So this begs the question is there a formula or pattern of behavior for locking-on to new pieces? Creative/improvement streaks always follow getting enthused about something new, to me. I listen to a lot of stuff all the time but one song will unexpectedly totally grab me and send me off in a whole new direction, like Dorothy and the tornado.

Rhetorical question, feel free to comment, or just take it as a rhetorical question.

Not exactly sure what you mean by locking on -- finding a new song to work on or mastering that new song, for my comment will assume the former -- but your experience sounds very similar to mine. The tornado has taken me in quite a few directions.

I have a playlist in iTunes I've named Songs to Figure Out. Basically, whenever a song jumps out at me for whatever reason -- great guitar part, fun piano song I'd like to try transferring to guitar, irresistible melody, might work well with other players, groove whatever -- I dump the song into the playlist.
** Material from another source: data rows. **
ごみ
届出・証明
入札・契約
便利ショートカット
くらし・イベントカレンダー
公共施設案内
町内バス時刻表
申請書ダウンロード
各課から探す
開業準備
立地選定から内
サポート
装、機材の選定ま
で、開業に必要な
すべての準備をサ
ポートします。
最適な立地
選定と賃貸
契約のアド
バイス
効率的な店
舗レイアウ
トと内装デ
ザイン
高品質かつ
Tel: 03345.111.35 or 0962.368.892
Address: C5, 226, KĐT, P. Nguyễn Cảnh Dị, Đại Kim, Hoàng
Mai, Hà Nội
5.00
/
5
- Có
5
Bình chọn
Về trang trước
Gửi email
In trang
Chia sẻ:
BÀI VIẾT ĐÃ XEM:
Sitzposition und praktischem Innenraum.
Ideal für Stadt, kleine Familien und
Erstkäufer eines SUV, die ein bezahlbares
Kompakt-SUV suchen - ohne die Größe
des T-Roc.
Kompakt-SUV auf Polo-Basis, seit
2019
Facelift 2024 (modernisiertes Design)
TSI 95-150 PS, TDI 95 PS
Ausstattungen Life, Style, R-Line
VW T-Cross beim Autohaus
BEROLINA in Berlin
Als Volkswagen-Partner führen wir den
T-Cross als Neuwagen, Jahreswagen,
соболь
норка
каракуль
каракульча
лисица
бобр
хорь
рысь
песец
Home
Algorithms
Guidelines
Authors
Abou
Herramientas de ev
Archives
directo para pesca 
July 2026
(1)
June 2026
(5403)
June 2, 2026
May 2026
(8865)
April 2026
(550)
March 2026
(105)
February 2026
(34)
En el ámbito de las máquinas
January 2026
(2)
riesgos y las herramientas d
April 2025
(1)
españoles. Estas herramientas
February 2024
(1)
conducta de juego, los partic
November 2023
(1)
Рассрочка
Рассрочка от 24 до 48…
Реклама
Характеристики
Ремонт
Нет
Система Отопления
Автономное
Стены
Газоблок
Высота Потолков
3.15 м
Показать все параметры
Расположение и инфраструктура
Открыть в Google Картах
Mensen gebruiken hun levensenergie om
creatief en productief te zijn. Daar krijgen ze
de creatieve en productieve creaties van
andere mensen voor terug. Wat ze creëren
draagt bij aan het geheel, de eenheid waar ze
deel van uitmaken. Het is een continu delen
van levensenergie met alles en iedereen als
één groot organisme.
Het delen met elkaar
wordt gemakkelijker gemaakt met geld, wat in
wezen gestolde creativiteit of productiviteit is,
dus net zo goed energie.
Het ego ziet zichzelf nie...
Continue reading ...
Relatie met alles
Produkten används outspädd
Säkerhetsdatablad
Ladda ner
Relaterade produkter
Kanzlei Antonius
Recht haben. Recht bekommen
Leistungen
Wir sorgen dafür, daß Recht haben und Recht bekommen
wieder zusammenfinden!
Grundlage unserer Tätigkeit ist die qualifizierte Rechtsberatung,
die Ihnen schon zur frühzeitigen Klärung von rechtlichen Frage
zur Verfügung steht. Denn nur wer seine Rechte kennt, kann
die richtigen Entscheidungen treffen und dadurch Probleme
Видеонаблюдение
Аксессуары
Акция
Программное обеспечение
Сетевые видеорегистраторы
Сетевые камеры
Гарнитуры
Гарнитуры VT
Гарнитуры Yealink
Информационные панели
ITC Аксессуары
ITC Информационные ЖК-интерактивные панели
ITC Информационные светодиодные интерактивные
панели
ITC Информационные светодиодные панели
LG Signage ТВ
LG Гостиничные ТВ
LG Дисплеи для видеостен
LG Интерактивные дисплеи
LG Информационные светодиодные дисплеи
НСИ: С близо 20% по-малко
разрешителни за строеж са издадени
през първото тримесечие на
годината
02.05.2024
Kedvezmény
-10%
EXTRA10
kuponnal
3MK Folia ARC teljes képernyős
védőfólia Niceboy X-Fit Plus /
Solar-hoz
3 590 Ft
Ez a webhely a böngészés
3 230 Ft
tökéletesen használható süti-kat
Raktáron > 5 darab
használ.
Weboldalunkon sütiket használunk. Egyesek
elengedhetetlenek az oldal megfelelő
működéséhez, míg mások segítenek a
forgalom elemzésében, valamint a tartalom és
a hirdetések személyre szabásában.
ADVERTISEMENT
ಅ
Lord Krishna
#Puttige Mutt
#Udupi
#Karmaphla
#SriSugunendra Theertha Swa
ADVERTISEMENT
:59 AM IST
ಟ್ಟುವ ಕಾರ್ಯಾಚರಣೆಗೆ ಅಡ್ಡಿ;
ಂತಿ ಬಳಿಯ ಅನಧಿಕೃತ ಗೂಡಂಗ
There are currently 329 songs in the list (I never said I'd learn all of 'em). I have separate lists for banjo guitar and lap guitar, and mandolin. Basically, I'm set for several lives with these.
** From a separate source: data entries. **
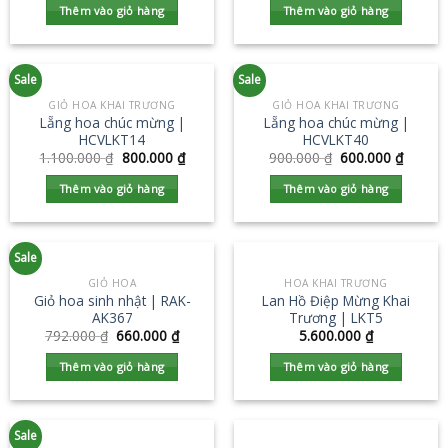
Thêm vào giỏ hàng
Thêm vào giỏ hàng
Sale
Sale
GIỎ HOA KHAI TRƯƠNG
GIỎ HOA KHAI TRƯƠNG
Lẵng hoa chúc mừng |
Lẵng hoa chúc mừng |
HCVLKT14
HCVLKT40
1.100.000
₫
800.000
₫
900.000
₫
600.000
₫
Thêm vào giỏ hàng
Thêm vào giỏ hàng
Sale
GIỎ HOA
HOA KHAI TRƯƠNG
Giỏ hoa sinh nhật | RAK-
Lan Hồ Điệp Mừng Khai
AK367
Trương | LKT5
792.000
₫
660.000
₫
5.600.000
₫
Thêm vào giỏ hàng
Thêm vào giỏ hàng
Sale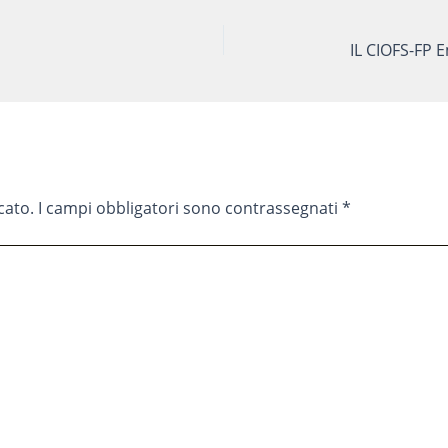
cato.
I campi obbligatori sono contrassegnati
*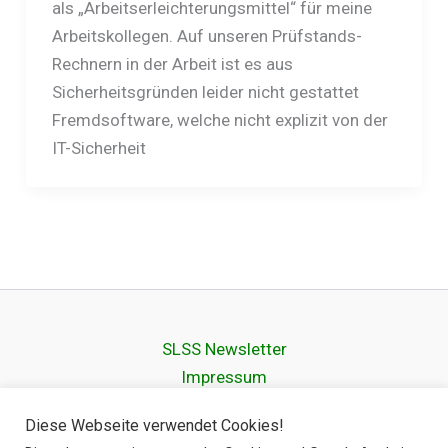
als „Arbeitserleichterungsmittel“ für meine
Arbeitskollegen. Auf unseren Prüfstands-
Rechnern in der Arbeit ist es aus
Sicherheitsgründen leider nicht gestattet
Fremdsoftware, welche nicht explizit von der
IT-Sicherheit
SLSS Newsletter
Impressum
Datenschutz­erklärung
Diese Webseite verwendet Cookies!
Cookie Policy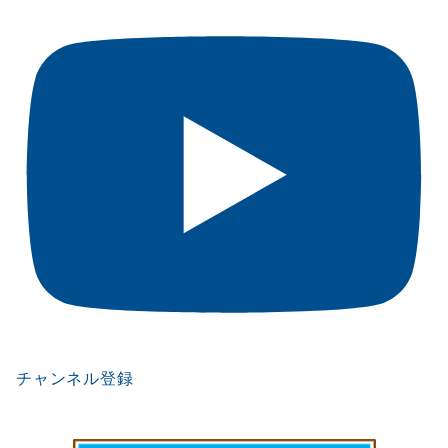
チャンネル登録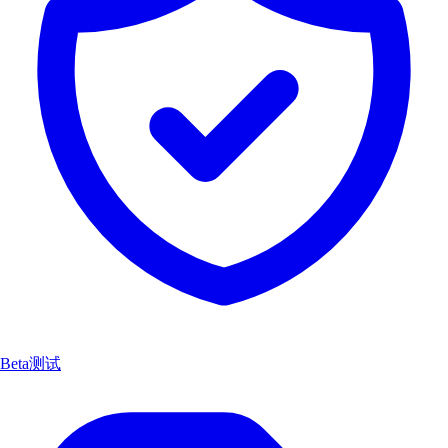
Beta测试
This all helps my terrible memory, because God knows I'd never recall that some day in the past several years, I thought about trying to do an adaptation of Hattie Bolten's Down Home Shake. I've probably worked on over 50 of the songs to varying degrees, from figuring out and quickly forgetting basic riffs (the majority) to working up half decent versions of the complete song (definitely the minority).